Ho avuto modo di leggere un articolo in tema di case sfitte in usufrutto ai migranti .Ho così potuto constatare ancora una volta,tra le righe dense di trita retorica d’accoglienza e multi culturalismo, come l’indirizzo politico impresso alle prefetture, e spalleggiato da enti ed associazioni più o meno no profit, sia quello di un totale sperpero di risorse e fondi pubblici a favore della mal gestita emergenza migratoria. L’ultima frontiera di questa follia è appunto l’usufrutto a termine di case sfitte per i presunti profughi. Il privato, proprietario di una casa sfitta, la mette a disposizione per l’accoglienza dei migranti, ne riceve in cambio sgravi fiscali,e, se invece di un privato cittadino parliamo di un ente, l’immobile viene addirittura ristrutturato al termine del soggiorno. Trovo tutto ciò, e lo troverò sempre, un’insopportabile vergogna.

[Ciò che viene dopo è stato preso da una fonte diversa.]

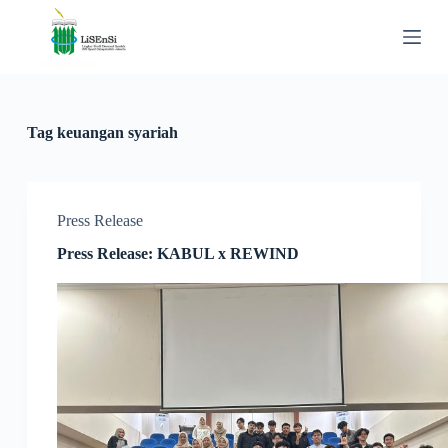
S
k
i
p
t
o
c
Tag
keuangan syariah
o
n
t
e
n
Press Release
t
Press Release: KABUL x REWIND​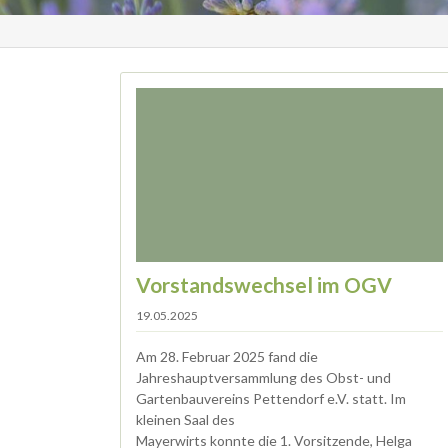
Vorstandswechsel im OGV
19.05.2025
Am 28. Februar 2025 fand die
Jahreshauptversammlung des Obst- und
Gartenbauvereins Pettendorf e.V. statt. Im
kleinen Saal des
Mayerwirts konnte die 1. Vorsitzende, Helga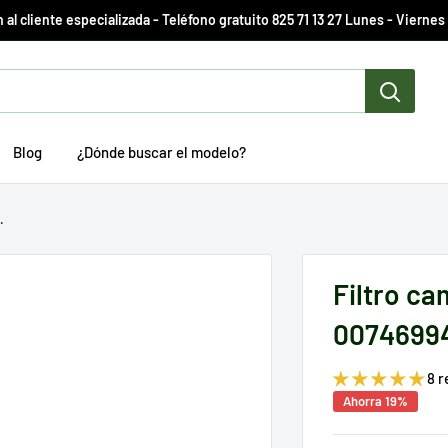
 al cliente especializada - Teléfono gratuito 825 71 13 27 Lunes - Viernes 
Blog
¿Dónde buscar el modelo?
.
Filtro c
0074699
8 
Ahorra 19%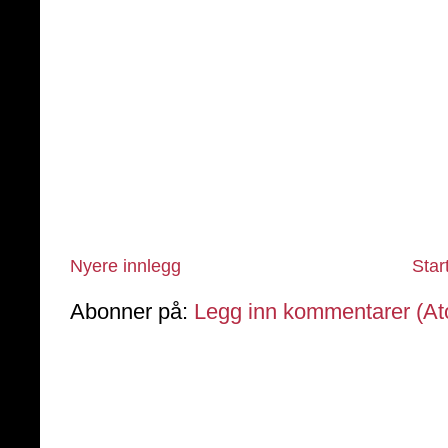
Nyere innlegg
Star
Abonner på:
Legg inn kommentarer (A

È immorale e ingiusto che ai cittadini italiani messi in ginocchio dalla crisi siano anteposte orde di presunti rifugiati politici che nella maggior parte dei casi rifugiati politici non sono, e si rivelano semplicemente clandestini. La nostra idea non è cambiata: prima vengono gli italiani. Se a Genova ci sono ventimila case sfitte,vanno impegnate tutte e ventimila in usufrutto a genovesi e liguri in difficoltà., stesso discorso vale per la nostra Provincia. Purtroppo,in questo momento,i soldi pubblici per una simile operazione sulle fasce sociali deboli mancano,e la colpa è solo ed esclusivamente del governo Renzi, che preferisce stanziare milioni di euro per l’accoglienza in vece che affrontare di petto la povertà ed il disagio sociale.